§ **YOUR OBJECTIVE**: Only a number is wanted here: the number of lines of the data that include "nanti".
##### GIVEN ENTRIES
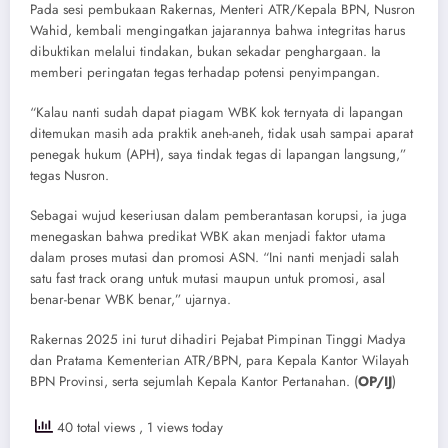
Pada sesi pembukaan Rakernas, Menteri ATR/Kepala BPN, Nusron
Wahid, kembali mengingatkan jajarannya bahwa integritas harus
dibuktikan melalui tindakan, bukan sekadar penghargaan. Ia
memberi peringatan tegas terhadap potensi penyimpangan.
“Kalau nanti sudah dapat piagam WBK kok ternyata di lapangan
ditemukan masih ada praktik aneh-aneh, tidak usah sampai aparat
penegak hukum (APH), saya tindak tegas di lapangan langsung,”
tegas Nusron.
Sebagai wujud keseriusan dalam pemberantasan korupsi, ia juga
menegaskan bahwa predikat WBK akan menjadi faktor utama
dalam proses mutasi dan promosi ASN. “Ini nanti menjadi salah
satu fast track orang untuk mutasi maupun untuk promosi, asal
benar-benar WBK benar,” ujarnya.
Rakernas 2025 ini turut dihadiri Pejabat Pimpinan Tinggi Madya
dan Pratama Kementerian ATR/BPN, para Kepala Kantor Wilayah
BPN Provinsi, serta sejumlah Kepala Kantor Pertanahan. (
OP/IJ
)
40 total views
, 1 views today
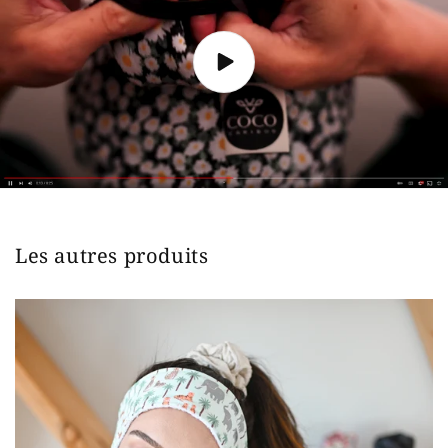
Les autres produits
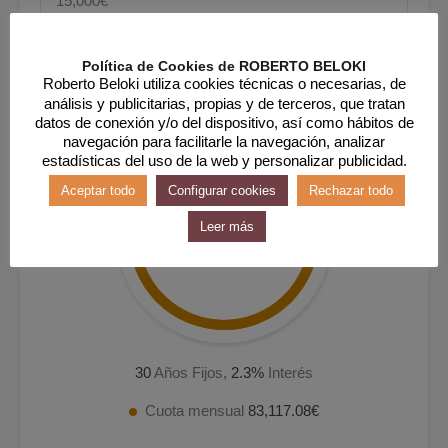
Política de Cookies de ROBERTO BELOKI
Roberto Beloki utiliza cookies técnicas o necesarias, de
análisis y publicitarias, propias y de terceros, que tratan
datos de conexión y/o del dispositivo, así como hábitos de
navegación para facilitarle la navegación, analizar
estadísticas del uso de la web y personalizar publicidad.
Aceptar todo
Configurar cookies
Rechazar todo
230.88€
Leer más
al mes
30
Años Fijos,
2.3
%
Interés
Cuota mensual
83,117.08€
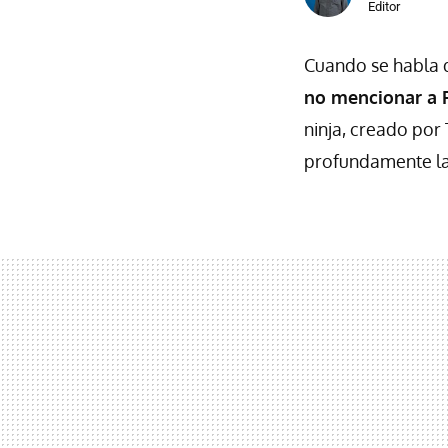
Editor
Cuando se habla
no mencionar a 
ninja, creado por
profundamente la 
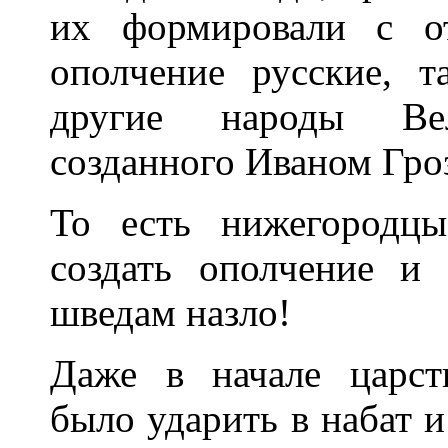
их формировали с о
ополчение русские, 
другие народы Вели
созданного Иваном Гро
То есть нижегородц
создать ополчение и
шведам назло!
Даже в начале царс
было ударить в набат и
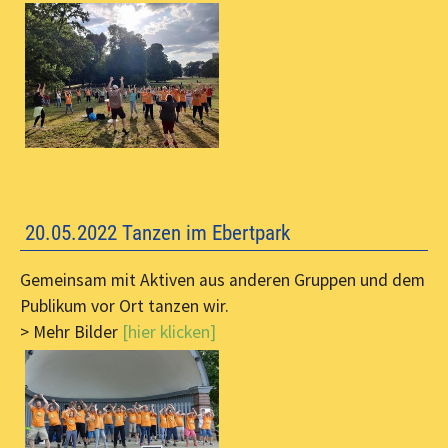
20.05.2022 Tanzen im Ebertpark
Gemeinsam mit Aktiven aus anderen Gruppen und dem
Publikum vor Ort tanzen wir.
> Mehr Bilder
[hier klicken]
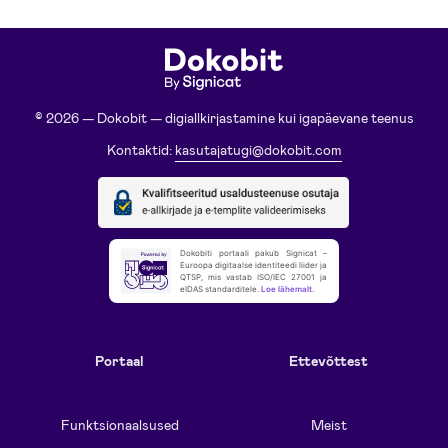
© 2026 — Dokobit — digiallkirjastamine kui igapäevane teenus
Kontaktid:
kasutajatugi@dokobit.com
Dokobiti portaali pakub Signicat –
Euroopa digitaalse identiteedi liider ja
QTSP, mis vastab ISO/IEC 27001 ja
eIDAS standarditele.
Loe lähemalt
.
Portaal
Ettevõttest
Funktsionaalsused
Meist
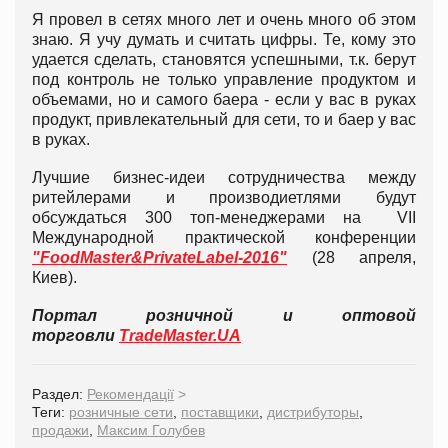
Я провел в сетях много лет и очень много об этом
знаю. Я учу думать и считать цифры. Те, кому это
удается сделать, становятся успешными, т.к. берут
под контроль не только управление продуктом и
объемами, но и самого баера - если у вас в руках
продукт, привлекательный для сети, то и баер у вас
в руках.
Лучшие бизнес-идеи сотрудничества между
ритейлерами и производиетлями будут
обсуждаться 300 топ-менеджерами на VII
Международной практической конференции
"FoodMaster&PrivateLabel-2016"
(28 апреля,
Киев).
Портал розничной и оптовой
торговли
TradeMaster.UA
Раздел:
Рекомендації
>
Теги:
розничные сети
,
поставщики
,
дистрибуторы
,
продажи
,
Максим Голубев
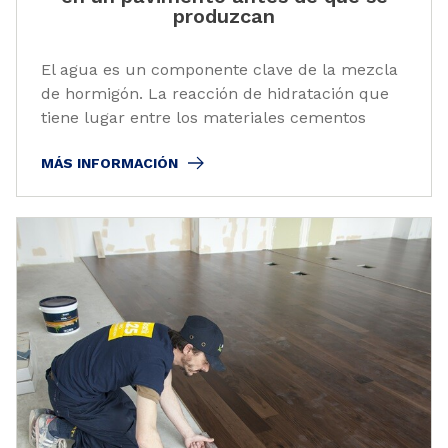
produzcan
El agua es un componente clave de la mezcla
de hormigón. La reacción de hidratación que
tiene lugar entre los materiales cementos
MÁS INFORMACIÓN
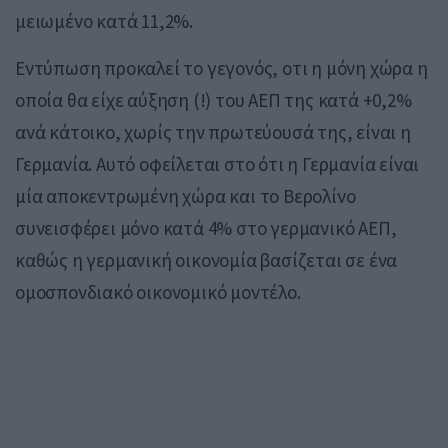
μειωμένο κατά 11,2%.
Εντύπωση προκαλεί το γεγονός, οτι η μόνη χώρα η
οποία θα είχε αύξηση (!) του ΑΕΠ της κατά +0,2%
ανά κάτοικο, χωρίς την πρωτεύουσά της, είναι η
Γερμανία. Αυτό οφείλεται στο ότι η Γερμανία είναι
μία αποκεντρωμένη χώρα και το Βερολίνο
συνεισφέρει μόνο κατά 4% στο γερμανικό ΑΕΠ,
καθώς η γερμανική οικονομία βασίζεται σε ένα
ομοσπονδιακό οικονομικό μοντέλο.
##########
§ **TASK RESPONSE**: 2